Speaking of controversial cabinet picks by the embattled PEOTUS, the nominee for Secretary of Treasury Steven Mnuchin has certainly raised eyebrows.

Remember during the presidential campaign when Trump berated both Ted Cruz and Hillary Clinton for their ties to Goldman-Sachs?

Steven Mnuchin
In addition to Mnuchin, Trump now has no less than four key advisors and cabinet picks who are former Goldman-Sachs employees; including his pick to head the Securities and Exchange Commission, Manhattan attorney Jay Clayton.

As has been widely reported, it's not just the fact that the 53-year-old Mnuchin is a former partner at Goldman-Sachs.

His fitness to be placed in charge of the U.S. Treasury has been called into question over his role as part of the management team that purchased the notoriously troubled lender IndyMac during the housing crisis in 2009.

As Kim Masters reported in an excellent article on Mnuchin's rise from Goldman-Sachs to film financier in a recent issue of the Hollywood Reporter, Mnuchin and his investors paid $1.5 billion for IndyMac, renamed it OneWest, then pocketed a tidy $1.9 billion profit after selling it to the CIT Group in 2014 for $3.4 billion.

As Max Kutner reported in an article for Newsweek back in December, some critics and former homeowners charge that Mnuchin ran OneWest when it was a "foreclosure machine" that systematically (and heartlessly) kicked thousands of California homeowners out of their homes in an effort to squeeze profits for investors via the mortgage crisis that almost wrecked the economy.

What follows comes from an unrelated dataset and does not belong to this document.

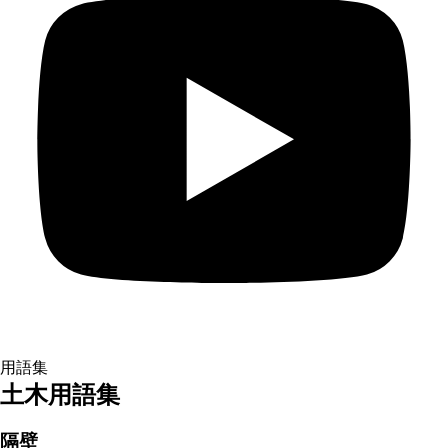
用語集
土木用語集
隔壁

Mnuchin later became Trump's campaign finance chairman - and presto, is now possibly the man who will take over the Treasury Department.

Take a few minutes to click the link above and read Kim Master's THR article on Mnuchin and his move to Los Angeles, very interesting read.

Is he fit to be Secretary of the Treasury?

By the standards of the political and financial establishment, Yale graduate, Goldman-Sachs partner, he is - he's clearly a smart guy.

But his personal choices and his role in the sale of OneWest call into question what his priorities will be as head of the U.S. Treasury - like Betsy DeVos, I'm highly skeptical that it will be the interests of the American people who are not members of the 1%.